*** Opening of Dataset entries ***

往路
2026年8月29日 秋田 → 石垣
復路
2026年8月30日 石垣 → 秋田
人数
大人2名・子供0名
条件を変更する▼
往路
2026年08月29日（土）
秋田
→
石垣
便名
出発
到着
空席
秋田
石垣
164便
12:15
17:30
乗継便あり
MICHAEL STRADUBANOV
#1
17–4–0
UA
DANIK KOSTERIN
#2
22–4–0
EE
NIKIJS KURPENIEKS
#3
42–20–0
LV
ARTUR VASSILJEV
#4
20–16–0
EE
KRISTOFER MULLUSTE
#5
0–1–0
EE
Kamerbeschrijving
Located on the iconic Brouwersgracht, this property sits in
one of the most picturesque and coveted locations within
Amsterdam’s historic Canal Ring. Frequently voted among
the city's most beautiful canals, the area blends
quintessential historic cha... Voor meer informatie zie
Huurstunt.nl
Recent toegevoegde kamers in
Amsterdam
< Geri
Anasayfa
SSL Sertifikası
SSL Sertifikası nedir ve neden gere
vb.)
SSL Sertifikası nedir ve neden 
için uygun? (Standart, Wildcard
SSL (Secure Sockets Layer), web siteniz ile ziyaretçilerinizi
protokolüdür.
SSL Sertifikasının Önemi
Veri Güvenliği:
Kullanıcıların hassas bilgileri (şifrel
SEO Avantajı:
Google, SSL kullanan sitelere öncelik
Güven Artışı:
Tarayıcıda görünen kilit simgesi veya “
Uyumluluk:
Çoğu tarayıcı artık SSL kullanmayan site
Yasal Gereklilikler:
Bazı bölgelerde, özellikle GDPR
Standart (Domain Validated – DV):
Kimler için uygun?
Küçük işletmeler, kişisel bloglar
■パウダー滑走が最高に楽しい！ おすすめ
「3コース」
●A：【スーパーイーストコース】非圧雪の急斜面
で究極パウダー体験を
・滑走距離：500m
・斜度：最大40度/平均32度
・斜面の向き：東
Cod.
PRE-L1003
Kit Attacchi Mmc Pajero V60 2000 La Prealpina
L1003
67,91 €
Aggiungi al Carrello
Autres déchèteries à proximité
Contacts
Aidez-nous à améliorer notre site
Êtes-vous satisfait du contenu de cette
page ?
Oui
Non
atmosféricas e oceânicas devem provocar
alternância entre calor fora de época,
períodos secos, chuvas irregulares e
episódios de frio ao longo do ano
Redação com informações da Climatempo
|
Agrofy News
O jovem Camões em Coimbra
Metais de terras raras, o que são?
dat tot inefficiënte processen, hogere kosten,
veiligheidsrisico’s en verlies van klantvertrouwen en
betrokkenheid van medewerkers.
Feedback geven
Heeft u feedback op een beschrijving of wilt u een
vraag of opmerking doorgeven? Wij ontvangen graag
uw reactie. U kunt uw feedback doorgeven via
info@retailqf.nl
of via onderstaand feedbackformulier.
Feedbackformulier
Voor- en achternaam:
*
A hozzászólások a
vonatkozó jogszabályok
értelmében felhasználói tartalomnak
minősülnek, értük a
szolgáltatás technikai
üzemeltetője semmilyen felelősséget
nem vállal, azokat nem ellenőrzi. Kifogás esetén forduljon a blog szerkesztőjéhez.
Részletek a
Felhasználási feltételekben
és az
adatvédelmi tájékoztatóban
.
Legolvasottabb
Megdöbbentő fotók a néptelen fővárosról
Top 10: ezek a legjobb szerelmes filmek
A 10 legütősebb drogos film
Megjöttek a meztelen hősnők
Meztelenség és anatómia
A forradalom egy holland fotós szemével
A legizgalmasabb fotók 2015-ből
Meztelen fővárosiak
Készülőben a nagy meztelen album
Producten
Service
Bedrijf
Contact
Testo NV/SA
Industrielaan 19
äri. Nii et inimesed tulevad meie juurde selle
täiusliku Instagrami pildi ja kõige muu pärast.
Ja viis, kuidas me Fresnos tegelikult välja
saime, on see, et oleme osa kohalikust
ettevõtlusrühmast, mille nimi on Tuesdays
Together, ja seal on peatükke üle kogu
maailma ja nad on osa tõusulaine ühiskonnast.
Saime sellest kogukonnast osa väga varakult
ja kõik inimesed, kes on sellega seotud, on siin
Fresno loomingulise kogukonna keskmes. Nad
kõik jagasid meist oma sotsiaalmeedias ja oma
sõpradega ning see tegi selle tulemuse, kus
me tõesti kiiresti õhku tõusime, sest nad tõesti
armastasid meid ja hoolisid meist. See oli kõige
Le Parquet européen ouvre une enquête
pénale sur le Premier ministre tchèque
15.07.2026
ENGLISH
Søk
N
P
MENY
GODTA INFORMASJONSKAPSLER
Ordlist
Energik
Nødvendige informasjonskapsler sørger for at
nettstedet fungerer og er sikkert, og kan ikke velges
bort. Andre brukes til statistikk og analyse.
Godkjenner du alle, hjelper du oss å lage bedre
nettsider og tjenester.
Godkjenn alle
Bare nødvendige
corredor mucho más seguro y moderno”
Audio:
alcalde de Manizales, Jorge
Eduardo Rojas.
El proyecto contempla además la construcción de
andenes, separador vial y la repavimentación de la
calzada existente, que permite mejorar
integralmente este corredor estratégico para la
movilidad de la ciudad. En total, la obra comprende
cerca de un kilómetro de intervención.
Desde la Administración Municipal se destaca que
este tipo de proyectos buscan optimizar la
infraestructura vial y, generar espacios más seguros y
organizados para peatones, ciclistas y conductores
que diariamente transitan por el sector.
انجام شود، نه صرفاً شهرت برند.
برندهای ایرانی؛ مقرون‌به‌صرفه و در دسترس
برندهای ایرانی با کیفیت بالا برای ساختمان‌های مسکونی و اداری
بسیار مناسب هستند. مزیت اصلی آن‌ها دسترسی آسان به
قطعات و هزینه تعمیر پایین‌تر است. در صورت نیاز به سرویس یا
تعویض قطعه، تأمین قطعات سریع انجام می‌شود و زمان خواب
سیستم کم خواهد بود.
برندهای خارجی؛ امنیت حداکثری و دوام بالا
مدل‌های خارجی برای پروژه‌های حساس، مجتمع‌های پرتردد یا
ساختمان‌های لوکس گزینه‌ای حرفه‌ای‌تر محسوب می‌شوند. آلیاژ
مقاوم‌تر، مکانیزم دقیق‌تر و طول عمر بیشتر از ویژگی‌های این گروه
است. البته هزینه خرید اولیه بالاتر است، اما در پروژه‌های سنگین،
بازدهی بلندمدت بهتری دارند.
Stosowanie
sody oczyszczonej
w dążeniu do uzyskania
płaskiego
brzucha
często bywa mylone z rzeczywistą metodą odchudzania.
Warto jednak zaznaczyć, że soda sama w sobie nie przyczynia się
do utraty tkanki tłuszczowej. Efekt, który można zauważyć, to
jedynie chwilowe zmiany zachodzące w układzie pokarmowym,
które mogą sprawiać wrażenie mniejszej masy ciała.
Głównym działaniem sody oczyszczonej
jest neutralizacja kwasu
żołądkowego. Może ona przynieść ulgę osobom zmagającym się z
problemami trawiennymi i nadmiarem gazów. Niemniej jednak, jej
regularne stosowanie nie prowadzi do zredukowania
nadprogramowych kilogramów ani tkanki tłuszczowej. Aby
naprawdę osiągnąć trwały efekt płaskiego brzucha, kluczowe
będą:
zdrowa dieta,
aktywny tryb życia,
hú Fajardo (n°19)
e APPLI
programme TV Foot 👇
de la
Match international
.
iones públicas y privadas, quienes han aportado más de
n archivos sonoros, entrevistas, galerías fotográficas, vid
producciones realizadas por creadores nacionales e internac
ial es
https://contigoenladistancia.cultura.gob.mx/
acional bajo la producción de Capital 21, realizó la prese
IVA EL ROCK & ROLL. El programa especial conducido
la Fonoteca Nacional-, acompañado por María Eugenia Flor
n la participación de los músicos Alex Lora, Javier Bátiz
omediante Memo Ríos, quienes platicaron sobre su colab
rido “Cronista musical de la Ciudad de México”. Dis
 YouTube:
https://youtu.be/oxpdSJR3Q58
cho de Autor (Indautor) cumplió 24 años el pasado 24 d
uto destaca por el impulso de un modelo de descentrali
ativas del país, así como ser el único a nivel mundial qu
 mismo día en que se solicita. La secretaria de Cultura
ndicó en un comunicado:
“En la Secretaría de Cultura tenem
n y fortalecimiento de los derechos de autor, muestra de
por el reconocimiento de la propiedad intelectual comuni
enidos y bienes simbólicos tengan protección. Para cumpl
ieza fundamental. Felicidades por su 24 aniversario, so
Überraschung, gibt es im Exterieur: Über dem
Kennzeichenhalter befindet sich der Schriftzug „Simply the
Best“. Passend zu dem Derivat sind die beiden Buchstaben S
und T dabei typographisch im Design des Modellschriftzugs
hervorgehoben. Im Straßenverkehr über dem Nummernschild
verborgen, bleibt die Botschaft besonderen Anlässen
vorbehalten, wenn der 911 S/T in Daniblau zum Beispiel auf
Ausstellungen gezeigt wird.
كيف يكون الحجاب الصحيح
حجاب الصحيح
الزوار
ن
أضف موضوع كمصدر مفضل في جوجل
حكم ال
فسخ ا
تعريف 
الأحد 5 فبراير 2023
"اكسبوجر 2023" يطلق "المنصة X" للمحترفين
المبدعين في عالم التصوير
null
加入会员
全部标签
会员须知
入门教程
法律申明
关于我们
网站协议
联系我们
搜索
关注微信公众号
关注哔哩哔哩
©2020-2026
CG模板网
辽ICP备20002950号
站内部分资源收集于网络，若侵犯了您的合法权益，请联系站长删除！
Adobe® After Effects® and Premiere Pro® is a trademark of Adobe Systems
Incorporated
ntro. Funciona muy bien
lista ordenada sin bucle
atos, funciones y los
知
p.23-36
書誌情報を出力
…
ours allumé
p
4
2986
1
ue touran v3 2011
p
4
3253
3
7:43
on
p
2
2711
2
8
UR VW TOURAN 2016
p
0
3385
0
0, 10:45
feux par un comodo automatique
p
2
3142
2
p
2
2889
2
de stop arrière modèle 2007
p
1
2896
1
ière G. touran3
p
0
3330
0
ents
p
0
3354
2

*** Close of Dataset entries ***

→ **Requirement**
Only one number is needed: please count the lines of the entries above in which the string "kõige" occurs.

→ **Response area**
2